2. **Gemini AI** is optional. Returns `null` commentary when disabled.
3. **Global Exception Filter** wraps all errors as HTTP 200 (status in body).
4. **Lineup scraping** is disabled — only Team Stats are used (V20 optimization).
5. **Feeder V17 AI feature calculation** is disabled — V20 model runs in Python.
6. **BigInt serialization**: `BigInt.prototype.toJSON = function() { return this.toString(); }` polyfill in main.ts.
7. **i18n assets** copied via `nest-cli.json` `"assets": ["i18n/**/*"]` config.
---
## 12. Reference Files for AI Agents
When working on this project, consult:
- `project_summary.md` — Comprehensive project documentation (Turkish)
- `README.md` — Architecture decisions, quick start guide
- `prompt.md` — AI assistant reference guide with agent roles
- `AGENTS.md` — Coding guidelines, DTO patterns, test structure
- `.agent/` — Skills and agent role definitions
- `top_leagues.json` / `basketball_top_leagues.json` — League filters
---
## 13. Team Logos
Team logo URL template: `https://file.mackolikfeeds.com/teams/{teamId}`
---
## 14. 🆕 VQWEN Model Integration (Since 2026-04-06)

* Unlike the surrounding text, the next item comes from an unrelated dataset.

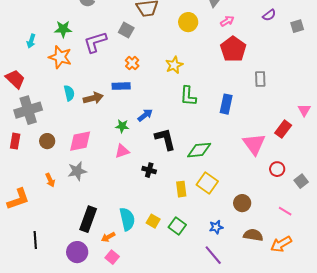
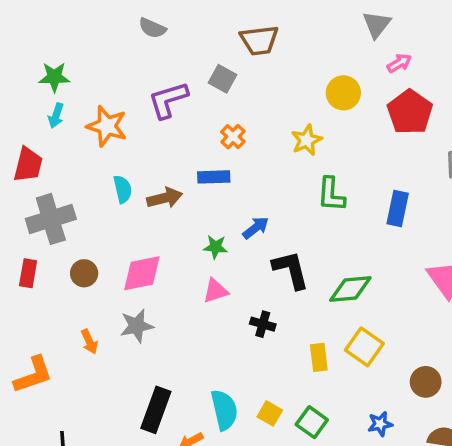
yellow circle: (188, 22) -> (343, 93), moved
green star: (63, 29) -> (54, 77), moved
cyan arrow: (31, 41) -> (56, 116), moved
red trapezoid: (15, 79) -> (28, 165), turned 60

We have integrated a new high-performance prediction engine called **VQWEN v3**.
### VQWEN Model Features
- **Accuracy:** +244.4 Units profit in Time-Series Backtest (75.1% Win Rate on BTTS/Over markets).
- **Features Used:**
- `ELO Ratings` (Real-time team strength).
- `Contextual Goals` (Home/Away specific performance).
- `Rest Days` (Fatigue factor for teams playing < 3 days).
- `H2H Win Rate` (Historical dominance).
- `Form Points` (Last 5 games streak).
- `Squad Strength` (Based on starting XI participation).
- **Files:**
- `ai-engine/scripts/train_vqwen_v3.py` — Training script.
- `ai-engine/services/single_match_orchestrator.py` — Integration point.
- `ai-engine/models/vqwen/` — Pickle models (`vqwen_ms.pkl`, etc.).
### New Live Lineup/Sidelined Fetcher
- **Problem:** `lineups` and `sidelined` columns in `live_matches` were empty.
- **Fix:** Added `updateLineupsAndSidelined()` method to `src/tasks/data-fetcher.task.ts`.
- **Mechanism:** Uses `FeederScraperService.fetchStartingFormation` directly via Cron (`*/15 * * * *`).
- **Status:** Active.
### Database Schema Updates
- **`substate` Column:** Added to `matches` table to track specific match states (e.g., "penalties", "overtime", "postponed").
- **Sport Partition:** Tables are now partitioned by sport (`football_team_stats` vs `basketball_team_stats`).
---
## 16. 🔍 HT/FT Reversal Analysis (Since 2026-04-07)
### HT/FT Reversal (1/2 & 2/1) Pattern Detection
Reversal matches (İY/MS = 1/2 or 2/1) are statistically rare events that can indicate match-fixing or unusual patterns.
#### Key Findings (147,248 matches analyzed)
| Metric | Value |
|--------|-------|
| **Total Reversal Matches** | 13,112 (8.90%) |
| **1/2 (Home leads HT, Away wins FT)** | 5,992 (4.07%) |
| **2/1 (Away leads HT, Home wins FT)** | 7,120 (4.84%) |
#### 🚨 Basketball Leagues Have Suspiciously High Reversal Rates
| League | Reversals | Total | Rate |
|--------|-----------|-------|------|
| Eurobasket U20 | 36 | 120 | **30.00%** 🔴 |
| EuroLeague 🏀 | 183 | 639 | **28.64%** 🔴 |
| PBA Commissioners 🏀 | 54 | 189 | **28.57%** 🔴 |
| Ulusal Süper Lig 🏀 | 148 | 547 | **27.06%** 🔴 |
| NBA 🏀 | 656 | 2,696 | **24.33%** 🔴 |
**All top 15 leagues by reversal rate are BASKETBALL.** Football leagues show normal rates (5-8%).
#### Suspicious Patterns
1. **Comeback Magnitude:**
- 1 goal/point: 36.1% (normal)
- 2 goals/points: 13.1% (suspicious)
- **3+ goals/points: 50.8%** 🔴 **EXTREMELY HIGH**
2. **Extreme Comebacks (Basketball):**
- Mineros vs Irapuato: HT 39-45 → FT 102-61 (41 point swing!)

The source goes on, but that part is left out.